Well, here's one of my (seemingly) three-times-a-year Blogs....having noticed that I hadn't done one for about 6 months - last August, I believe! But things should be better now: our IT department have "simplified" the process of my getting onto the Blog page (because in the past, I've had a tendency to forget the process and then the password - so even if I get 5 minutes to write a Blog, I use the time up trying to remember how to even get started!)
Having got that little admission out of the way, I'd better write something that has some meaningful content to it: so perhaps the upcoming revision of EN 14081-1 (which is the European Structural Timber Grading Standard) may interest a few of you out there?
I have recently been co-opted onto a thing called TC-124, which is the Committee tasked with making recommendations on the UK's behalf for amendments to certain structural timber standards in Europe: and we also have to resist changes being made by other European countries, where we deem those not to be in our interest. And a good example of this is the marking of Strength Graded Timber.
For over 35 years, the UK has insisted every piece of structural timber (floor joists, beams, posts, etc) should be stamped with its grade or Strength Class mark; but certain European countries, who shall be nameless (but one of them has a famous but fictitious detective with a waddling gait and a small waxed moustache: and another has its occupants cycling around in stripy tee shirts with onions hanging off their bikes...), have decided that they do not wish to mark every piece of timber and just want to mark the packaging. That's all very well; but when the pack is opened and the timber distributed and used, who is to say whether an unmarked joist was then ever graded or not?

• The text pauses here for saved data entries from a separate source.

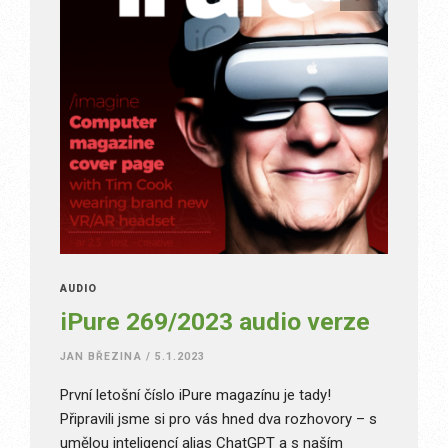
AUDIO
iPure 269/2023 audio verze
JAN BŘEZINA
/
5.1.2023
První letošní číslo iPure magazínu je tady!
Připravili jsme si pro vás hned dva rozhovory – s
umělou inteligencí alias ChatGPT a s naším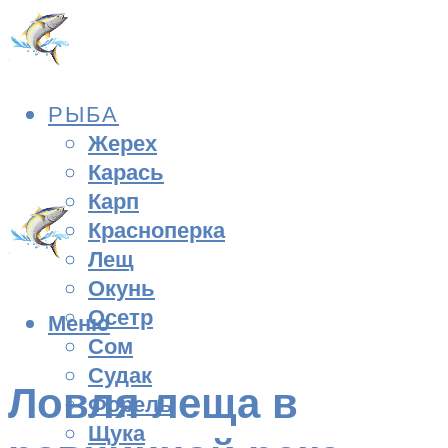
РЫБА
Жерех
Карась
Карп
Красноперка
Лещ
Окунь
Осетр
Меню
Сом
Судак
Ловля леща в
Форель
Щука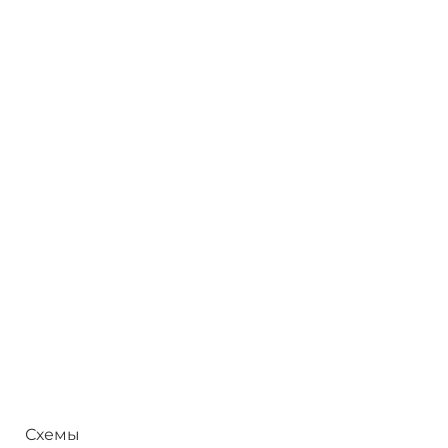
Схемы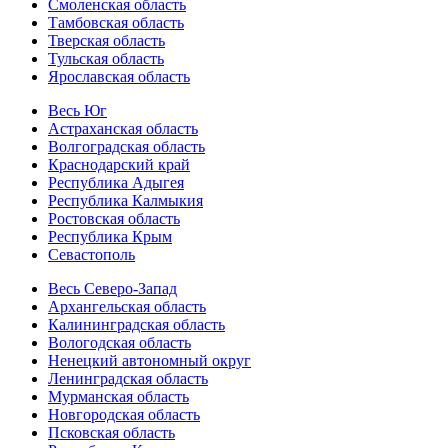
Смоленская область
Тамбовская область
Тверская область
Тульская область
Ярославская область
Весь Юг
Астраханская область
Волгоградская область
Краснодарский край
Республика Адыгея
Республика Калмыкия
Ростовская область
Республика Крым
Севастополь
Весь Северо-Запад
Архангельская область
Калининградская область
Вологодская область
Ненецкий автономный округ
Ленинградская область
Мурманская область
Новгородская область
Псковская область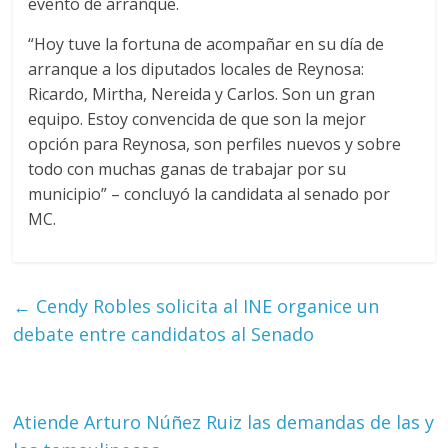
evento de arranque.
“Hoy tuve la fortuna de acompañar en su día de
arranque a los diputados locales de Reynosa:
Ricardo, Mirtha, Nereida y Carlos. Son un gran
equipo. Estoy convencida de que son la mejor
opción para Reynosa, son perfiles nuevos y sobre
todo con muchas ganas de trabajar por su
municipio” – concluyó la candidata al senado por
MC.
←
Cendy Robles solicita al INE organice un
debate entre candidatos al Senado
Atiende Arturo Núñez Ruiz las demandas de las y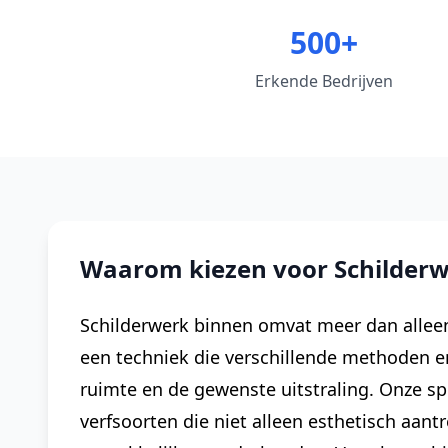
500+
Erkende Bedrijven
Waarom kiezen voor Schilderw
Schilderwerk binnen omvat meer dan alleen
een techniek die verschillende methoden e
ruimte en de gewenste uitstraling. Onze s
verfsoorten die niet alleen esthetisch aant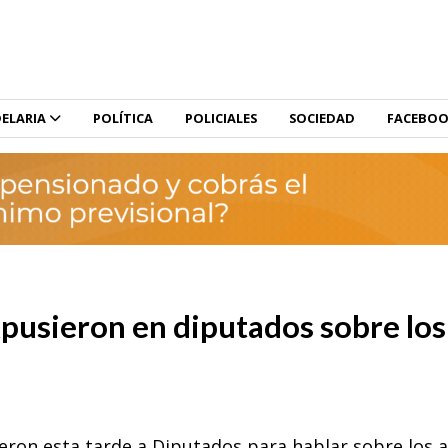
ELARIA
POLÍTICA
POLICIALES
SOCIEDAD
FACEBO
xpusieron en diputados sobre los
ieron esta tarde a Diputados para hablar sobre los 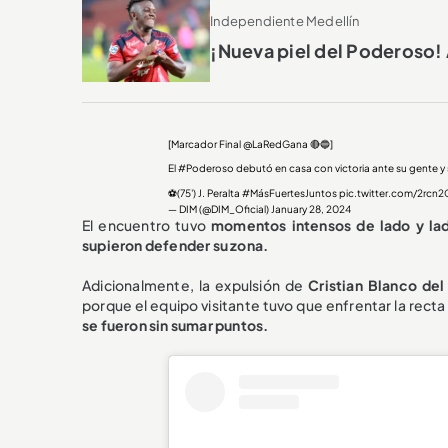
Independiente Medellín
¡Nueva piel del Poderoso! 
[Marcador Final
@LaRedGana
🔴🔵]
El
#Poderoso
debutó en casa con victoria ante su gente y s
⚽️(75') J. Peralta
#MásFuertesJuntos
pic.twitter.com/2rcn
— DIM (@DIM_Oficial)
January 28, 2024
El encuentro tuvo
momentos intensos de lado y la
supieron defender su zona.
Adicionalmente, la expulsión de
Cristian Blanco del
porque el equipo visitante tuvo que enfrentar la recta
se fueron sin sumar puntos.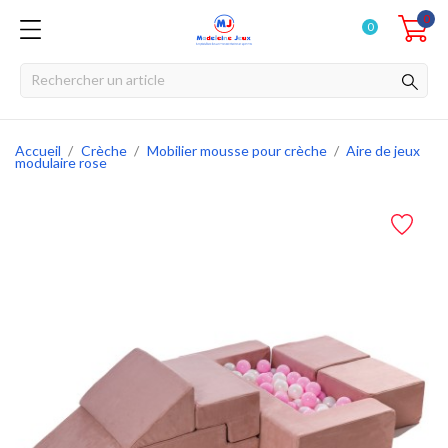
0
0
Accueil
Crèche
Mobilier mousse pour crèche
Aire de jeux
modulaire rose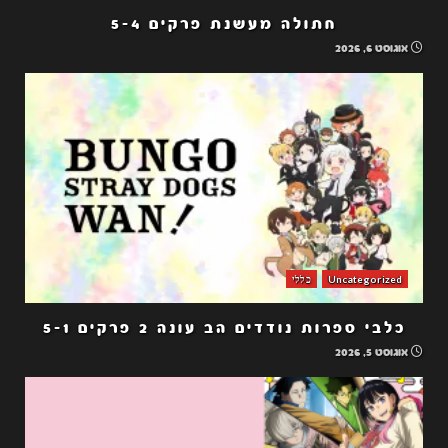
חתולה מעשנת פרקים 5-4
אוגוסט 6, 2026
Uncategorized
כללי
כלבי ספרות נודדים הב עונה 2 פרקים 5-1
אוגוסט 5, 2026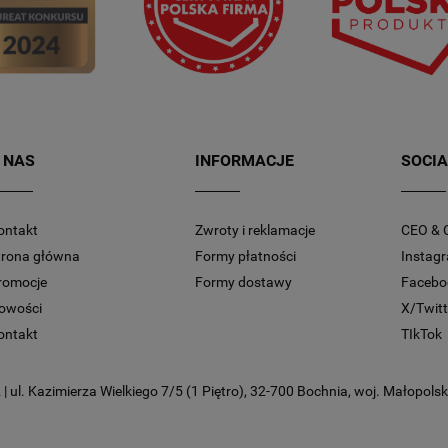
 NAS
INFORMACJE
SOCIA
ontakt
Zwroty i reklamacje
CEO & 
trona główna
Formy płatności
Instag
romocje
Formy dostawy
Facebo
owości
X/Twitt
ontakt
TIkTok
 ul. Kazimierza Wielkiego 7/5 (1 Piętro), 32-700 Bochnia, woj. Małopolski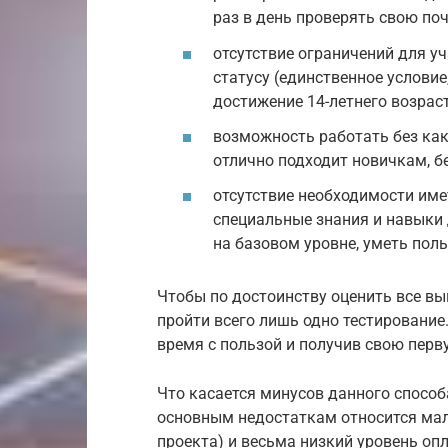
раз в день проверять свою по
отсутствие ограничений для уч
статусу (единственное услови
достижение 14-летнего возраст
возможность работать без как
отлично подходит новичкам, 
отсутствие необходимости име
специальные знания и навыки
на базовом уровне, уметь пол
Чтобы по достоинству оценить все в
пройти всего лишь одно тестирование
время с пользой и получив свою перв
Что касается минусов данного способа
основным недостаткам относится мал
проекта) и весьма низкий уровень опл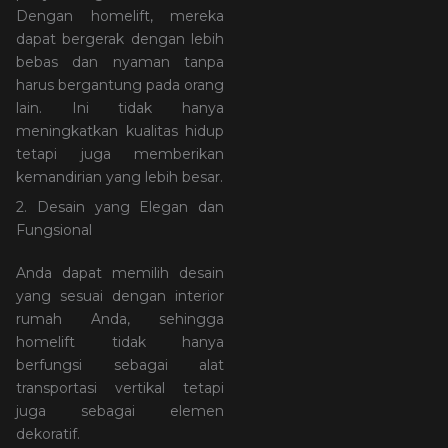
Dengan homelift, mereka
dapat bergerak dengan lebih
bebas dan nyaman tanpa
harus bergantung pada orang
lain. Ini tidak hanya
meningkatkan kualitas hidup
tetapi juga memberikan
kemandirian yang lebih besar.
2. Desain yang Elegan dan
Fungsional
Anda dapat memilih desain
yang sesuai dengan interior
rumah Anda, sehingga
homelift tidak hanya
berfungsi sebagai alat
transportasi vertikal tetapi
juga sebagai elemen
dekoratif.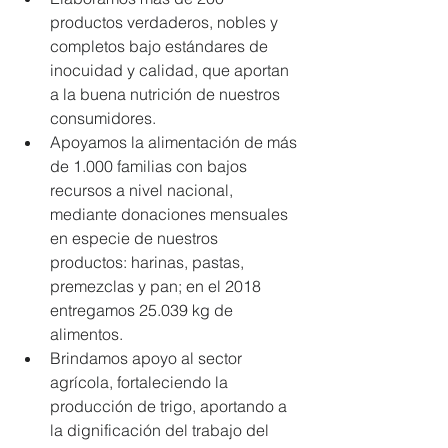
productos verdaderos, nobles y 
completos bajo estándares de 
inocuidad y calidad, que aportan 
a la buena nutrición de nuestros 
consumidores.  
Apoyamos la alimentación de más 
de 1.000 familias con bajos 
recursos a nivel nacional, 
mediante donaciones mensuales 
en especie de nuestros 
productos: harinas, pastas, 
premezclas y pan; en el 2018 
entregamos 25.039 kg de 
alimentos.  
Brindamos apoyo al sector 
agrícola, fortaleciendo la 
producción de trigo, aportando a 
la dignificación del trabajo del 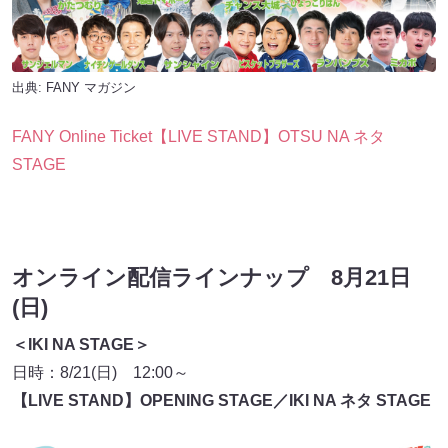
出典:
FANY マガジン
FANY Online Ticket【LIVE STAND】OTSU NA ネタ
STAGE
オンライン配信ラインナップ 8月21日
(日)
＜IKI NA STAGE＞
日時：8/21(日) 12:00～
【LIVE STAND】OPENING STAGE／IKI NA ネタ STAGE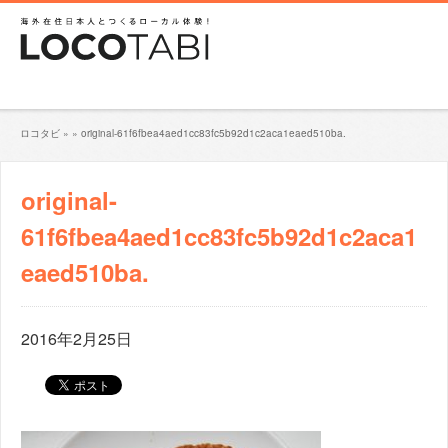
ロコタビ
»
»
original-61f6fbea4aed1cc83fc5b92d1c2aca1eaed510ba.
original-
61f6fbea4aed1cc83fc5b92d1c2aca1
eaed510ba.
2016年2月25日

So we have tried - but failed, I'm afraid - to ban package marking altogether: but we have at least managed to restrict it to packages only ever intended to be delivered to one specific project for one customer: and not for general distribution and resale. So that should prevent unmarked graded timber generally from finding its way into our market and thus into our timber and building industries, here in the UK. One small step for wood, but a moderate leap for woodkind...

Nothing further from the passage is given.